Hawkins grew up in Gaithersburg, Maryland and initially attended Gaithersburg High School. He transferred to DeMatha Catholic High School after his sophomore year. Hawkins was named the Maryland Gatorade Player of the Year as a senior after averaging 19.7 points, 11.4 rebounds, 3.7 assists, 2.3 steals, and 1.9 blocks per game. Hawkins was rated a four-star recruit and committed to playing college basketball for UConn over offers from Louisville, Marquette, Xavier, and Seton Hall.

==College career==
Hawkins played in 27 games as a freshman and averaged 5.8 points and two rebounds per game. He was named to the Big East Conference All-Freshman team at the end of the season. Hawkins suffered a concussion near the end of the season and missed the Huskies' Big East Tournament and NCAA Tournament games.

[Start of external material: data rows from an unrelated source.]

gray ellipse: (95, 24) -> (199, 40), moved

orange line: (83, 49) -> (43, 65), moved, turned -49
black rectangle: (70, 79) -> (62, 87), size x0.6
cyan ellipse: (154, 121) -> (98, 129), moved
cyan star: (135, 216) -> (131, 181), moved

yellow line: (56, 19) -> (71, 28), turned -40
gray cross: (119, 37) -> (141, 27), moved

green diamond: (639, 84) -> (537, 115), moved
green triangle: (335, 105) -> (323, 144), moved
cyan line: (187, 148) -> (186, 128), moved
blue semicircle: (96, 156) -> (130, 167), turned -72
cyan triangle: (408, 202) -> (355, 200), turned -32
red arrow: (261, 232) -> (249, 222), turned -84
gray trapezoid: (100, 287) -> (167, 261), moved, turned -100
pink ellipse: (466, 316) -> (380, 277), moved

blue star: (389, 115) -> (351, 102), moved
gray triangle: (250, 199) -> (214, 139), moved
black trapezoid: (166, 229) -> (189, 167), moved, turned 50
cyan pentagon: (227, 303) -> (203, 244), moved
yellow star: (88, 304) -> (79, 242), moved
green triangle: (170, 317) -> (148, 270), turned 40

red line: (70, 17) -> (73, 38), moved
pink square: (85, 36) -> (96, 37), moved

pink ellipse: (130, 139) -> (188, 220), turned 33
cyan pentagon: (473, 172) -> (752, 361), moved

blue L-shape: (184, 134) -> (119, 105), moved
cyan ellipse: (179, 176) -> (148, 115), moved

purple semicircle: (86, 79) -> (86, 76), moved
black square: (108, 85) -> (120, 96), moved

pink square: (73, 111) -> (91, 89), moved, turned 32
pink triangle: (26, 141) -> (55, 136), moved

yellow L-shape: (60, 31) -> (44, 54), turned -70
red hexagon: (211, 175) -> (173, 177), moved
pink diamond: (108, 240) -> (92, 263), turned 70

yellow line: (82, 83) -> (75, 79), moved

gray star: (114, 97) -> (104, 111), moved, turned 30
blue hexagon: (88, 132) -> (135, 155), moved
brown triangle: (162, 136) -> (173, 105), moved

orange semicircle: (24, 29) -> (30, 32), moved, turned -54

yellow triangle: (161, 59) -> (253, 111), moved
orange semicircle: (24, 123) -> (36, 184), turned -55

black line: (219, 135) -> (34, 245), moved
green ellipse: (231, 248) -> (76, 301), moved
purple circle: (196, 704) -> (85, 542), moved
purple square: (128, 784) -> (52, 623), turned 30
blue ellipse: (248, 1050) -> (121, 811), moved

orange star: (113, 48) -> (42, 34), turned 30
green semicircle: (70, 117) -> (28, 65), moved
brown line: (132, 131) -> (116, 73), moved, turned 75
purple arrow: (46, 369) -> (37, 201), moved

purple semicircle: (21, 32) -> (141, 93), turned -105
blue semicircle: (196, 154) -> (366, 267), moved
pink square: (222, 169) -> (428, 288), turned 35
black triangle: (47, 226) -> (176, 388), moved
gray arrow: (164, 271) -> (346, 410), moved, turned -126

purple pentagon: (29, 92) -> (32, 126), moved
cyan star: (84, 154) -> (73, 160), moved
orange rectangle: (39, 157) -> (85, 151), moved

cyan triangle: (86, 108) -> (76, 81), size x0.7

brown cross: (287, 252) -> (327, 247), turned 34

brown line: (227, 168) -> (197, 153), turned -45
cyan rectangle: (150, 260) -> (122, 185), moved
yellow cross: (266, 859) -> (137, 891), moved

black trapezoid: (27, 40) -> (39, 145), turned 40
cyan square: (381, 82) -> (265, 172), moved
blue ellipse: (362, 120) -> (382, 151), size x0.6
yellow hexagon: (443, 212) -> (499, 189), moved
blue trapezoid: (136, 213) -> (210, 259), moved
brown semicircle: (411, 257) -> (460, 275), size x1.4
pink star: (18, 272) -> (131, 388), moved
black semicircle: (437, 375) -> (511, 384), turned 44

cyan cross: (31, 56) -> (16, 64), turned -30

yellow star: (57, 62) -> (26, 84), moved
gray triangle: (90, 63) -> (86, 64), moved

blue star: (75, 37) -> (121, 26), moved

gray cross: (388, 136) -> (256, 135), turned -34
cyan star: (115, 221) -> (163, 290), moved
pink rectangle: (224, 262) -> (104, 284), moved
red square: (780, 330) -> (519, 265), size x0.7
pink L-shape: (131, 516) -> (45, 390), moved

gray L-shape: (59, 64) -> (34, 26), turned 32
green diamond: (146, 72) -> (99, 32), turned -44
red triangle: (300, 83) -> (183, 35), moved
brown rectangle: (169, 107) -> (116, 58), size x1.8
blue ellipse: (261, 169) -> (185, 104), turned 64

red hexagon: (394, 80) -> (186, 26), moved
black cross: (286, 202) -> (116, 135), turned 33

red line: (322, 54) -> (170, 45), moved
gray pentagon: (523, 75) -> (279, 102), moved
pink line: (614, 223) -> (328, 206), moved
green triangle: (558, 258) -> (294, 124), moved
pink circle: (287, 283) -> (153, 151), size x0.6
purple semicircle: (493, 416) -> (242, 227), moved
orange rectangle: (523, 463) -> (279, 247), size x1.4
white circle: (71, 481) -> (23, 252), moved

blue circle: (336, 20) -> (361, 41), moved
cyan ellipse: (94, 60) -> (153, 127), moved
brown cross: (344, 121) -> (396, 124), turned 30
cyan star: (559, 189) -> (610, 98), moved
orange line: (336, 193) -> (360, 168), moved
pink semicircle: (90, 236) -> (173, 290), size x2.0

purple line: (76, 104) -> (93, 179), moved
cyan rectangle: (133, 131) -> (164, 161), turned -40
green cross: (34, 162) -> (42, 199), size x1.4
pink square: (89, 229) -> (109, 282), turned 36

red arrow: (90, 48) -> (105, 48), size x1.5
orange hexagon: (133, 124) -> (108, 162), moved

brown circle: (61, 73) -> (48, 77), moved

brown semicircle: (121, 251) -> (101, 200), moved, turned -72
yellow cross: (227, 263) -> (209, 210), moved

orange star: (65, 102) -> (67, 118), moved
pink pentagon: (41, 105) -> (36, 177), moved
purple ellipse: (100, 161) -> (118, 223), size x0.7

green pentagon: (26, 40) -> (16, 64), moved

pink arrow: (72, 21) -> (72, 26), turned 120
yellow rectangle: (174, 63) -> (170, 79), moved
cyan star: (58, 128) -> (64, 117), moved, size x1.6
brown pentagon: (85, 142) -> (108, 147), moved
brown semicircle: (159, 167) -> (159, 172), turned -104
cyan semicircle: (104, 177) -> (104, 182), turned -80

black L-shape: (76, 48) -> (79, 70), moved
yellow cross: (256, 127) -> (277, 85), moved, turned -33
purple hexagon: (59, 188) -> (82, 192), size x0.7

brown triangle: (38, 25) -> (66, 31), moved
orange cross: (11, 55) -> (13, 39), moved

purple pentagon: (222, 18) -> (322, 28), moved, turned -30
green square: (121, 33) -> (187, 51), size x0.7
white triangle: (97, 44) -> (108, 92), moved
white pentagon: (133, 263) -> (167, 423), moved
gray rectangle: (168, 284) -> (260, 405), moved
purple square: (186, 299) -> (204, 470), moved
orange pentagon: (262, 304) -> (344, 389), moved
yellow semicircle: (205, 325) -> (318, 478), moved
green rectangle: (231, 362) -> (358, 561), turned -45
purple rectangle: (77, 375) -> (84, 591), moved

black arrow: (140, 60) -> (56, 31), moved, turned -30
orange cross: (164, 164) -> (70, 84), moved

Hawkins entered his sophomore season as the Huskies' starting shooting guard. He suffered a second concussion during UConn's season opener. Hawkins missed two games and scored 20 points in his return against UNC-Wilmington. He was named first team All-Big East at the end of the regular season and averaged 16.2 points, 3.8 rebounds, and 1.3 assists per game. Hawkins was named the Most Outstanding Player of the West Regional of the 2023 NCAA tournament after averaging 22 points and four rebounds in the Huskies' Sweet Sixteen and Elite Eight games. He scored 16 points against San Diego State in the 2023 national championship game as the Huskies won 76–59. Shortly after the game, Hawkins announced that he would forgo the remainder of his college eligibility and enter the 2023 NBA draft.

==Professional career==
===New Orleans Pelicans (2023–2026)===
The New Orleans Pelicans selected Hawkins with the fourteenth overall pick in the 2023 NBA draft. On January 13, 2024, he scored a career-high 34 points and grabbed 5 rebounds as the Pelicans won 118–108 over the Dallas Mavericks.
===Memphis Grizzlies (2026–present)===
On September 8, 2026, Hawkins, alongside Micah Peavy, a future second-round draft pick, and a pick swap, was traded to the Memphis Grizzlies in exchange for Taj Gibson and AJ Johnson.

==Career statistics==

===NBA===
====Regular season====

| Year | Team | GP | GS | MPG | FG% | 3P% | FT% | RPG | APG | SPG | BPG | PPG |
|---|---|---|---|---|---|---|---|---|---|---|---|---|
| 2023–24 | New Orleans | 67 | 10 | 17.3 | .382 | .366 | .838 | 2.2 | 1.0 | .3 | .1 | 7.8 |
| 2024–25 | New Orleans | 56 | 9 | 23.6 | .372 | .331 | .816 | 2.8 | 1.2 | .5 | .4 | 10.8 |
| 2025–26 | New Orleans | 51 | 1 | 13.6 | .366 | .348 | .852 | 1.7 | .8 | .3 | .2 | 5.1 |
| Career |  | 174 | 20 | 18.2 | .374 | .348 | .829 | 2.3 | 1.0 | .4 | .2 | 8.0 |

====Playoffs====

| Year | Team | GP | GS | MPG | FG% | 3P% | FT% | RPG | APG | SPG | BPG | PPG |
|---|---|---|---|---|---|---|---|---|---|---|---|---|
| 2024 | New Orleans | 3 | 0 | 3.8 | .000 | .000 | — | .7 | .0 | .0 | .0 | .0 |
| Career |  | 3 | 0 | 3.8 | .000 | .000 | — | .7 | .0 | .0 | .0 | .0 |

===College===

| Year | Team | GP | GS | MPG | FG% | 3P% | FT% | RPG | APG | SPG | BPG | PPG |
|---|---|---|---|---|---|---|---|---|---|---|---|---|
| 2021–22 | UConn | 27 | 4 | 14.7 | .353 | .333 | .821 | 2.0 | .5 | .3 | .3 | 5.8 |
| 2022–23 | UConn | 37 | 37 | 29.4 | .409 | .388 | .887 | 3.8 | 1.3 | .7 | .5 | 16.2 |
| Career |  | 64 | 41 | 23.2 | .396 | .376 | .872 | 3.0 | 1.0 | .5 | .4 | 11.8 |

==Personal life==
Hawkins' cousin, Angel Reese played college basketball for the LSU Tigers women's team. Hawkins and Reese both won national championships in 2023, within two days of each other. They were also born very close, with Jordan being older by one week.